PROBLEM DESCRIPTION: Read through the listing, and wherever a line holds the word "estilete", return it.

MATERIAL FOR THIS EXERCISE:

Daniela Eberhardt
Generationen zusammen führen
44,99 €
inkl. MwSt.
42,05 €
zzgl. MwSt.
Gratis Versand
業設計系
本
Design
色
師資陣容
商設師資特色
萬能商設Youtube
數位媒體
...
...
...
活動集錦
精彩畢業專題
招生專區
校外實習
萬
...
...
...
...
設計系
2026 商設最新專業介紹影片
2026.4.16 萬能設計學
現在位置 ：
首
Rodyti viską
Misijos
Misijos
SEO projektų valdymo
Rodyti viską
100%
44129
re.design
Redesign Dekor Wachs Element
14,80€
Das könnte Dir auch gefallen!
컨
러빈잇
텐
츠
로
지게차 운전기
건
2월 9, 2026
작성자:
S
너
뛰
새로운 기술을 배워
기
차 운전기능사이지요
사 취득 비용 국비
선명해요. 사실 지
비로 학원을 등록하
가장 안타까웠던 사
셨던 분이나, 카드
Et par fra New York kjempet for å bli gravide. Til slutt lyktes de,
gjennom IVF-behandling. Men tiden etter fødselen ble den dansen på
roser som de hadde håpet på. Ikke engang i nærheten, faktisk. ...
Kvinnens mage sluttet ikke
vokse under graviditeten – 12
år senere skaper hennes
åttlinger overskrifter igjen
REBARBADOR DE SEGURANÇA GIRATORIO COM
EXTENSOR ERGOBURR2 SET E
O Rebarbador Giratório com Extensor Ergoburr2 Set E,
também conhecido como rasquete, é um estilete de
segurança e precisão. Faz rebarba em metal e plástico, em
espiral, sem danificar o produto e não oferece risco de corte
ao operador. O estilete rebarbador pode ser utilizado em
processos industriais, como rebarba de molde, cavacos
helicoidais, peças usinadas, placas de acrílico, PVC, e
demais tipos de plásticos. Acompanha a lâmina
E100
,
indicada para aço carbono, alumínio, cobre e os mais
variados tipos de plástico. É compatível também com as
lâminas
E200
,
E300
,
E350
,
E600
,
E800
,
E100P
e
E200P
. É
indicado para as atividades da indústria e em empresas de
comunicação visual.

ANSWER BOX:
também conhecido como rasquete, é um estilete de
ao operador. O estilete rebarbador pode ser utilizado em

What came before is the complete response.